Scan the lines below; pull out those with "ExpressCare".

### [Saved data entries]
=-=-=
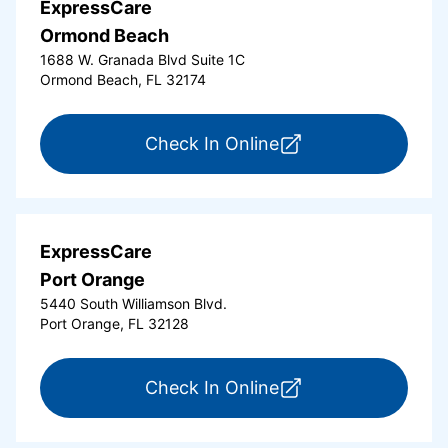
ExpressCare
Ormond Beach
1688 W. Granada Blvd Suite 1C
Ormond Beach, FL 32174
for ExpressCare Or
Check In Online
ExpressCare
Port Orange
5440 South Williamson Blvd.
Port Orange, FL 32128
for ExpressCare Por
Check In Online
=-=-=
### [SOLUTION TO THE EXERCISE]
ExpressCare
for ExpressCare Or
ExpressCare
for ExpressCare Por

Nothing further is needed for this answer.